## WORK TO COMPLETE
Each entry must be copied exactly, without omission.

## DATA
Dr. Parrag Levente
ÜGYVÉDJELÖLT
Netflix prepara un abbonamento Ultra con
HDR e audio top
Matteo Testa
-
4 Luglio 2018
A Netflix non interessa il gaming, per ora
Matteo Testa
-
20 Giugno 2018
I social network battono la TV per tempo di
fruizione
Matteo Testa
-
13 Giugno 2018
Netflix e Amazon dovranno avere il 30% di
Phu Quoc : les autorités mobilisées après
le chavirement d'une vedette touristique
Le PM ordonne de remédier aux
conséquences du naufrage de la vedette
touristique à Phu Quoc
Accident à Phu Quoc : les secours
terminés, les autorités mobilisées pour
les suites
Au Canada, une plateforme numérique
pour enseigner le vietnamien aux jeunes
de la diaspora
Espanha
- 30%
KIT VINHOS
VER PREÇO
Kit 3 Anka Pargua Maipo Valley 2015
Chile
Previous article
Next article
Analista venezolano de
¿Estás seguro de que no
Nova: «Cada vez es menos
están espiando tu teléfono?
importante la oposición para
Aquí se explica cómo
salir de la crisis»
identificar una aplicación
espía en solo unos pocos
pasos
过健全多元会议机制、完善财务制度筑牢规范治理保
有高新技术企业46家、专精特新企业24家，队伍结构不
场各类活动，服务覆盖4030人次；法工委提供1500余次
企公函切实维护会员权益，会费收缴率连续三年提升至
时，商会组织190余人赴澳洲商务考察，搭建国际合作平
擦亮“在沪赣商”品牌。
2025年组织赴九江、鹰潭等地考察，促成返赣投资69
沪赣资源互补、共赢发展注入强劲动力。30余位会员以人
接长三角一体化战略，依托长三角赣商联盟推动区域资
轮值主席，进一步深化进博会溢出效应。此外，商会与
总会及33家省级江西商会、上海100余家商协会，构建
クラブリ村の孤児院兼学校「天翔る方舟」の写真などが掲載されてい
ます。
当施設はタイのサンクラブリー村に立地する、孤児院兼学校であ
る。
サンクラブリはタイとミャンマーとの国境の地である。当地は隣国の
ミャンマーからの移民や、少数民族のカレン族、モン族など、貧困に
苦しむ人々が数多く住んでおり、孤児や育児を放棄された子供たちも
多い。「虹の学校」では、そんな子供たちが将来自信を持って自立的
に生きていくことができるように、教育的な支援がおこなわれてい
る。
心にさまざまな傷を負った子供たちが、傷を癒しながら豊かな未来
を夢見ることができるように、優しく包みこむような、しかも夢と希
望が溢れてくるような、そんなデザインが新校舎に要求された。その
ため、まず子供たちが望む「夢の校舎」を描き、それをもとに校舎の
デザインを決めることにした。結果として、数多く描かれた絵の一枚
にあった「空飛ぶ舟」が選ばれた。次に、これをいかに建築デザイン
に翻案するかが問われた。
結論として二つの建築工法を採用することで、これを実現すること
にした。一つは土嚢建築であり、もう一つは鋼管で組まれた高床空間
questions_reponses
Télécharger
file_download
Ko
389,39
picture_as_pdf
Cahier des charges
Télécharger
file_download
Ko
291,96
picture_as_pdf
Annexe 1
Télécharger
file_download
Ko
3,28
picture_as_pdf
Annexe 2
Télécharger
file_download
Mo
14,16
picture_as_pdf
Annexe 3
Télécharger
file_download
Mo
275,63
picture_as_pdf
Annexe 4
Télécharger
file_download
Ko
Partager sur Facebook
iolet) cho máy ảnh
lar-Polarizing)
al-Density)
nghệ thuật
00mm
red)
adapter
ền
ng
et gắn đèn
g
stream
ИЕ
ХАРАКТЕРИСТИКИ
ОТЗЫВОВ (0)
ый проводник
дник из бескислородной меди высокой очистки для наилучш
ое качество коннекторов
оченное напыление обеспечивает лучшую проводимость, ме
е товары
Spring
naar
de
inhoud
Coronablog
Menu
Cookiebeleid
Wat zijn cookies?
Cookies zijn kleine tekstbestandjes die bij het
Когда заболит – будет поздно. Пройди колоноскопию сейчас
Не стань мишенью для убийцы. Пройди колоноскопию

## RESPONSE
Dr. Parrag Levente
ÜGYVÉDJELÖLT
Netflix prepara un abbonamento Ultra con
HDR e audio top
Matteo Testa
-
4 Luglio 2018
A Netflix non interessa il gaming, per ora
Matteo Testa
-
20 Giugno 2018
I social network battono la TV per tempo di
fruizione
Matteo Testa
-
13 Giugno 2018
Netflix e Amazon dovranno avere il 30% di
Phu Quoc : les autorités mobilisées après
le chavirement d'une vedette touristique
Le PM ordonne de remédier aux
conséquences du naufrage de la vedette
touristique à Phu Quoc
Accident à Phu Quoc : les secours
terminés, les autorités mobilisées pour
les suites
Au Canada, une plateforme numérique
pour enseigner le vietnamien aux jeunes
de la diaspora
Espanha
- 30%
KIT VINHOS
VER PREÇO
Kit 3 Anka Pargua Maipo Valley 2015
Chile
Previous article
Next article
Analista venezolano de
¿Estás seguro de que no
Nova: «Cada vez es menos
están espiando tu teléfono?
importante la oposición para
Aquí se explica cómo
salir de la crisis»
identificar una aplicación
espía en solo unos pocos
pasos
过健全多元会议机制、完善财务制度筑牢规范治理保
有高新技术企业46家、专精特新企业24家，队伍结构不
场各类活动，服务覆盖4030人次；法工委提供1500余次
企公函切实维护会员权益，会费收缴率连续三年提升至
时，商会组织190余人赴澳洲商务考察，搭建国际合作平
擦亮“在沪赣商”品牌。
2025年组织赴九江、鹰潭等地考察，促成返赣投资69
沪赣资源互补、共赢发展注入强劲动力。30余位会员以人
接长三角一体化战略，依托长三角赣商联盟推动区域资
轮值主席，进一步深化进博会溢出效应。此外，商会与
总会及33家省级江西商会、上海100余家商协会，构建
クラブリ村の孤児院兼学校「天翔る方舟」の写真などが掲載されてい
ます。
当施設はタイのサンクラブリー村に立地する、孤児院兼学校であ
る。
サンクラブリはタイとミャンマーとの国境の地である。当地は隣国の
ミャンマーからの移民や、少数民族のカレン族、モン族など、貧困に
苦しむ人々が数多く住んでおり、孤児や育児を放棄された子供たちも
多い。「虹の学校」では、そんな子供たちが将来自信を持って自立的
に生きていくことができるように、教育的な支援がおこなわれてい
る。
心にさまざまな傷を負った子供たちが、傷を癒しながら豊かな未来
を夢見ることができるように、優しく包みこむような、しかも夢と希
望が溢れてくるような、そんなデザインが新校舎に要求された。その
ため、まず子供たちが望む「夢の校舎」を描き、それをもとに校舎の
デザインを決めることにした。結果として、数多く描かれた絵の一枚
にあった「空飛ぶ舟」が選ばれた。次に、これをいかに建築デザイン
に翻案するかが問われた。
結論として二つの建築工法を採用することで、これを実現すること
にした。一つは土嚢建築であり、もう一つは鋼管で組まれた高床空間
questions_reponses
Télécharger
file_download
Ko
389,39
picture_as_pdf
Cahier des charges
Télécharger
file_download
Ko
291,96
picture_as_pdf
Annexe 1
Télécharger
file_download
Ko
3,28
picture_as_pdf
Annexe 2
Télécharger
file_download
Mo
14,16
picture_as_pdf
Annexe 3
Télécharger
file_download
Mo
275,63
picture_as_pdf
Annexe 4
Télécharger
file_download
Ko
Partager sur Facebook
iolet) cho máy ảnh
lar-Polarizing)
al-Density)
nghệ thuật
00mm
red)
adapter
ền
ng
et gắn đèn
g
stream
ИЕ
ХАРАКТЕРИСТИКИ
ОТЗЫВОВ (0)
ый проводник
дник из бескислородной меди высокой очистки для наилучш
ое качество коннекторов
оченное напыление обеспечивает лучшую проводимость, ме
е товары
Spring
naar
de
inhoud
Coronablog
Menu
Cookiebeleid
Wat zijn cookies?
Cookies zijn kleine tekstbestandjes die bij het
Когда заболит – будет поздно. Пройди колоноскопию сейчас
Не стань мишенью для убийцы. Пройди колоноскопию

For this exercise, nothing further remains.